On Mon, Jan 27, 2025 at 9:40 AM Vít Ondruch <vondr...@redhat.com> wrote:

>
> Dne 26. 01. 25 v 16:40 Stephen Gallagher napsal(a):
>
>
>
> On Sat, Jan 25, 2025 at 12:24 PM Miro Hrončok <mhron...@redhat.com> wrote:
>
>> On 24. 01. 25 22:13, Adam Williamson wrote:
>> > Note that side tags aren't the only issue. Sometimes a maintainer
>> > commits a bump to git but doesn't build it in a side tag or rawhide,
>> > for whatever reason. Sometimes a package is*built*, but gated from
>> > Rawhide by automated tests, but then the mass rebuild effectively
>> > overrides the gating (we found several cases like this). Just checking
>> > side tags isn't gonna catch everything. I really think the appropriate
>> > check is 'was the build most recently tagged into fXX built from the
>> > current git commit? if not, don't rebuild this package, yell for manual
>> > intervention'.
>>
>> Generally, this sounds like a good idea.
>>
>> However, note that is is not uncommon for (proven)packagers to commit
>> stuff
>> that will only eventually get built. We might discover that the number of
>> packages that we yell at for no good reason is too high.
>>
>> As an example of a big chnage, I think the SPDX commits were pushed but
>> not built.
>>
>>
> It's possible that I'm in the minority here, but I honestly don't think
> anything should be pushed to dist-git unless it's intended to be built more
> or less immediately. Yes, even changes without an immediate functional
> impact like the SPDX changes.
>
>
> I would agree with your statement if I was considering this just from
> mass-rebuild perspective. But considering usage of those packages, I
> believe that we should always consider the amount of updates.
>
> If I ignore that am Rawhide user consuming such changes, updated package
> in Rawhide also means that maybe others mock caches will become obsolete.
>
>
So, in the case of Branched/Stable Fedora, we can always opt not to submit
a Bodhi update to avoid bugging people. With Rawhide's automated updates,
that does indeed lead to more churn, but I'd argue that this is probably
not a major issue. The majority of Rawhide usage is likely to be in CI
systems rather than end-user systems (Kevin, myself and other insane people
who run Rawhide on our primary machines notwithstanding).

So I don't think the impact would be terrible.

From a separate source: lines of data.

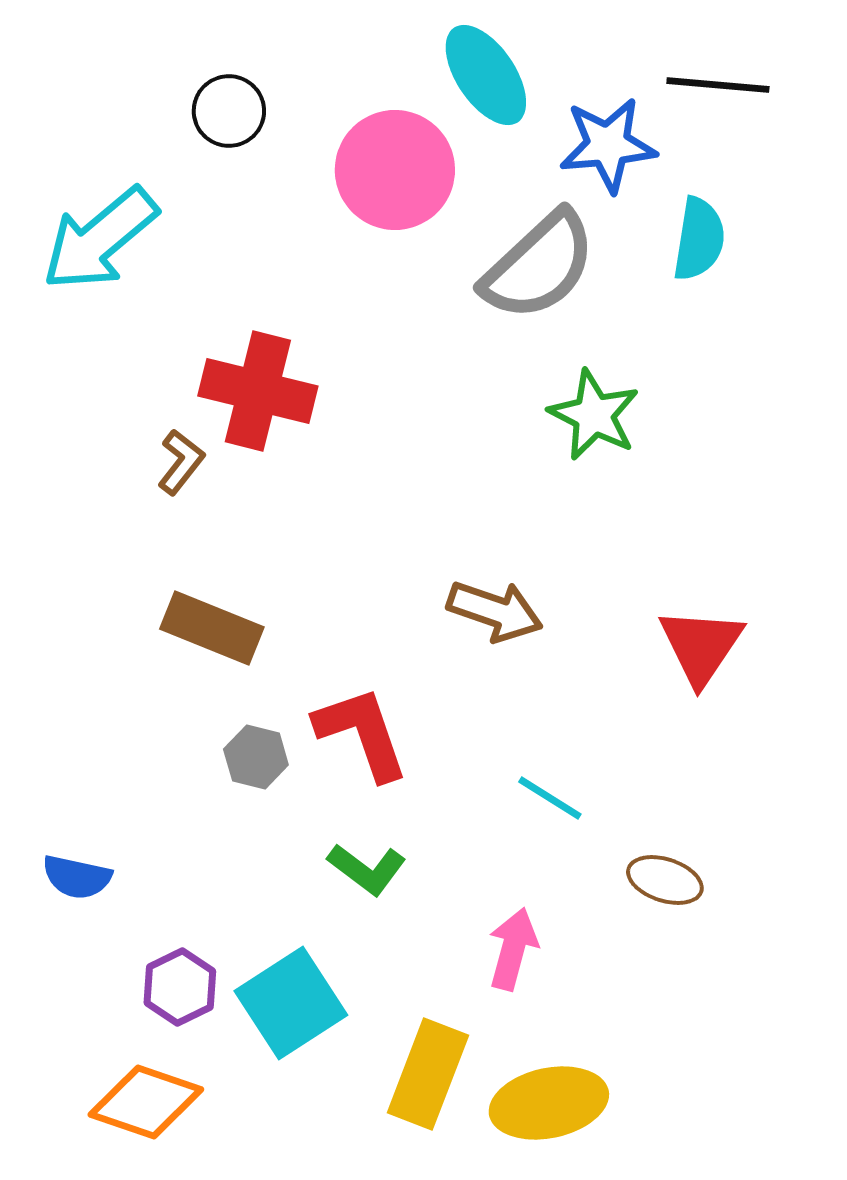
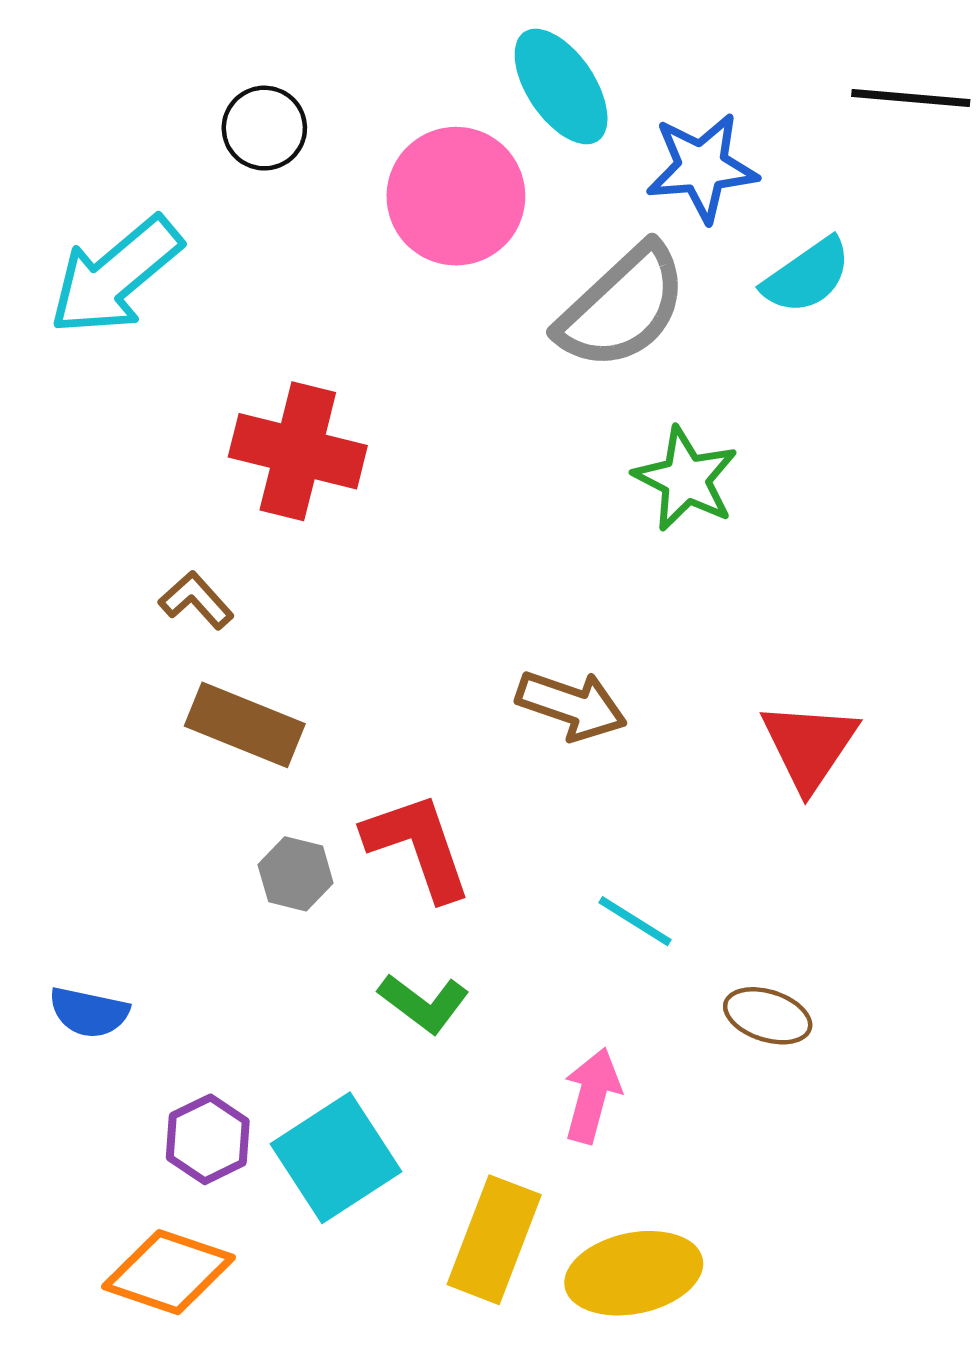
black line: (718, 85) -> (911, 98), moved
cyan semicircle: (699, 239) -> (807, 276), turned 46
brown L-shape: (181, 462) -> (196, 600), moved, turned -80

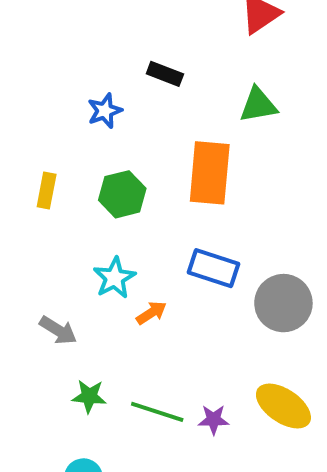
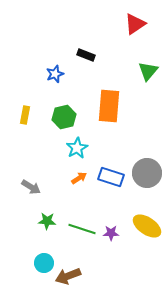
green triangle: (258, 105) -> (148, 71), moved, turned -40
blue rectangle: (214, 268) -> (111, 177), moved
cyan star: (114, 278) -> (77, 148), moved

> That said, I agree with Kevin that we should have the compose reports list
> anything in the compose whose state is "The commit at the HEAD of the
> `rawhide` branch does not match the commit used for the latest build in
> Rawhide" and treat that as a bug (ideally, we'd open one automatically)
> that must be resolved prior to the next mass-rebuild (either by getting a
> build done or tagging the bug in some way that indicates that it's okay for
> the mass-rebuild to build it). Anything still on the list when the
> mass-rebuild is ready to start should be skipped and the bug should be
> marked as a blocker for Beta (to make sure it gets looked at). Detecting
> this should be fairly easy, albeit adding a bit to the Koji API load.